Parathyroid gland (hypo-parathyroid tetany, primary and secondary hyperparathyroidism) in children

1.     Osmonova Gulnaz Zhenishbaevna

2.     Gaurav Rajendra Gadge

(1.   Teacher, Dept. of Hospital Therapy, International Medical Faculty, Osh State University, Osh, Kyrgyz Republic)

(2. Student, International Medical Faculty, Osh State University, Osh, Kyrgyz Republic)

 

Abstract

Parathyroid gland disorders in children, though relatively uncommon, are clinically significant due to their profound effects on calcium–phosphorus metabolism and neuromuscular function. Hypoparathyroidism leads to hypocalcemia and tetany, while hyperparathyroidism—primary or secondary—results in hypercalcemia or compensatory parathyroid hormone (PTH) elevation, respectively. Early recognition is crucial to prevent life-threatening complications such as seizures, cardiac arrhythmias, skeletal deformities, and renal damage.
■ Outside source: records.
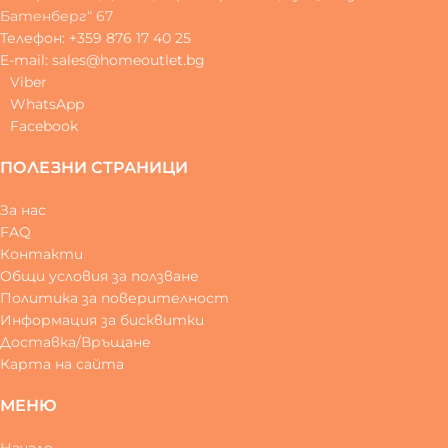
Батенберг“ 67
Телефон: +359 876 17 40 25
E-mail: sales@homeoutlet.bg
Viber
WhatsApp
Facebook
ПОЛЕЗНИ СТРАНИЦИ
За нас
FAQ
Контакти
Общи условия за ползване
Политика за поверителност
Информация за бисквитки
Доставка/Връщане
Карта на сайта
МЕНЮ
Keywords: Parathyroid hormone, hypocalcemia, hypercalcemia, tetany, hypoparathyroidism, hyperparathyroidism, children, calcium metabolism

Introduction

The parathyroid glands play a vital role in maintaining calcium and phosphorus homeostasis through secretion of parathyroid hormone (PTH). PTH regulates bone resorption, renal calcium reabsorption, phosphate excretion, and vitamin D activation. Disorders of the parathyroid gland in children can disrupt these mechanisms, leading to neuromuscular, skeletal, renal, and cardiovascular complications.

Pediatric parathyroid disorders include:

            • Hypoparathyroidism (with hypocalcemic tetany)

            • Primary hyperparathyroidism

            • Secondary hyperparathyroidism

Objectives

            1.  To describe the etiopathogenesis of parathyroid gland disorders in children

            2. To outline the clinical features of hypoparathyroidism and hyperparathyroidism

            3. To explain diagnostic and differential diagnostic approaches

            4. To discuss treatment, prevention, and long-term medical follow-up

 

Methods

This review is based on:

• Standard pediatric endocrinology textbooks

• Clinical guidelines for calcium–phosphate disorders

• Analysis of laboratory, imaging, and clinical diagnostic methods

• Comparative evaluation of treatment protocols used in pediatric practice

Results

1. Hypoparathyroidism and Hypocalcemic Tetany

Etiopathogenesis

• Congenital absence or hypoplasia of parathyroid glands (e.g., DiGeorge syndrome)

• Autoimmune destruction

• Post-surgical damage (thyroid or neck surgery)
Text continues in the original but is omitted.